::: Data for the task :::

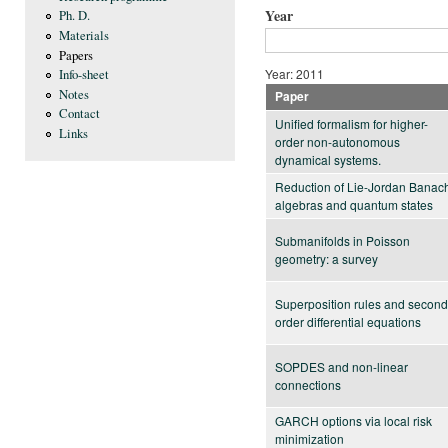
Year
Ph. D.
Materials
Papers
Year: 2011
Info-sheet
Notes
Paper
Contact
Unified formalism for higher-
Links
order non-autonomous
dynamical systems.
Reduction of Lie-Jordan Banac
algebras and quantum states
Submanifolds in Poisson
geometry: a survey
Superposition rules and second
order differential equations
SOPDES and non-linear
connections
GARCH options via local risk
minimization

:::

Your task is to return, exactly and on their own, the lines from the one containing "Reduction of Lie-Jordan Banac" through the last line of the listing.

* [Expected output]
Reduction of Lie-Jordan Banac
algebras and quantum states
Submanifolds in Poisson
geometry: a survey
Superposition rules and second
order differential equations
SOPDES and non-linear
connections
GARCH options via local risk
minimization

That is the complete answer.